Mi ripetevo in continuazione dentro la testa, poi arrivato a bordo campo toccavo la linea laterale e partivo di nuovo con gli scivolamenti.

Non unire quei piedi fannullone e dritto con quella schiena se no anche quest'anno ti batteranno tutti.

Era mio padre che osservava i miei allenamenti dalla veranda e come al solito, non gli andava mai bene quello che facevo. Mi fermai sorridendo poi mi girai verso di lui e dissi.

Mi sembra che anche tu abbia qualche difficoltà ultimamente, sarà forse la vecchiaia??."

La faccia di papà diventò completamente rossa, sembrava una caldaia, gli usciva il vapore dalle orecchie.

Preparati, vediamo se fai ancora lo sbruffone.

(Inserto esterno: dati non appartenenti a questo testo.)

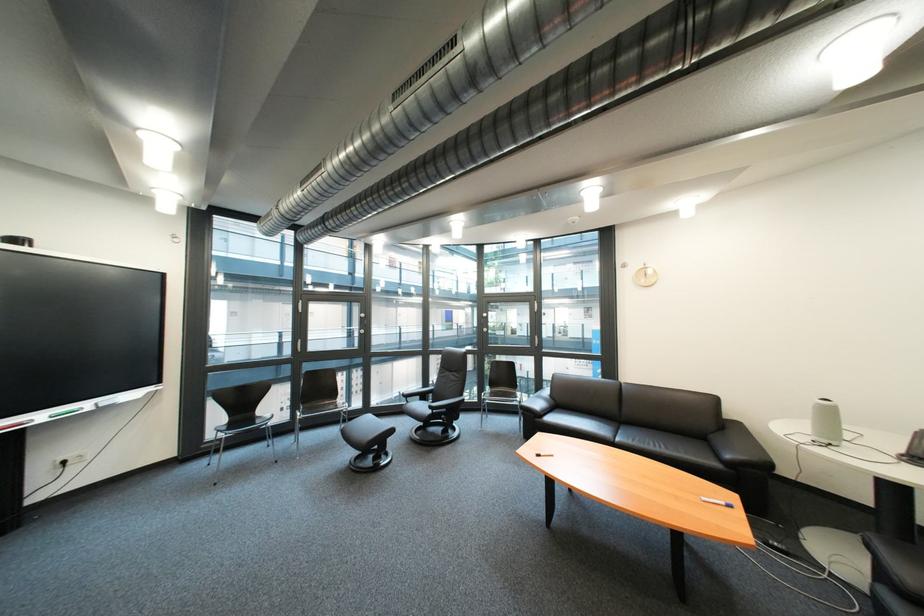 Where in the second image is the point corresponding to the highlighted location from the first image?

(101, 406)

Papà saltò la ringhiera di legno della veranda e atterrò a pochi passi dal campetto. Si scrocchiò le dita e si allaccio bene la scarpa sinistra, portava già le sue scarpe da basket, sapeva benissimo che ero un provocatore, quindi quando tornava in casa le indossava immediatamente. Erano tre anni che aveva smesso di giocare a livello professionistico, ora faceva il procuratore per molti giocatori famosi ed organizzava eventi con il campionato americano nel quale aveva giocato. Raccolse la palla che era fuori dal campo e dissi.

Forza tira per la palla.

Mentre la palla era ancora in aria, scattai verso la linea da tre, afferrai la palla con la mano sinistra, poi la strinsi forte con entrambe, sentì la pelle della palla da basket sotto il palmo della mia mano, usa sensazione che mi faceva venire i brividi tutte le volte. Appoggiai il piede destro, poi il sinistro mentre mi giravo a canestro e piegavo le gambe. Mio padre aveva già la faccia disperata, si era pentito d'avermi fatto tirare per primo. Saltai, distesi il braccio destro con la spalla a 45° gradi e "spezzai" il polso.
Il rumore successivo fu solo quello della retina in metallo che si muoveva dopo che la palla era entrata nel canestro. Atterrai dolcemente sul cemento del campetto, mi girai verso mio padre e piegando il braccio sinistro con la mano stretta a pugno dissi.

Palla mia!!! Vediamo se riesci a fermarmi.

Sorrisi e aspettai che mio padre raccogliesse la palla da sotto il canestro per poi cominciare a giocare, sapevo già che saremmo rimasti li fino a notte fonda.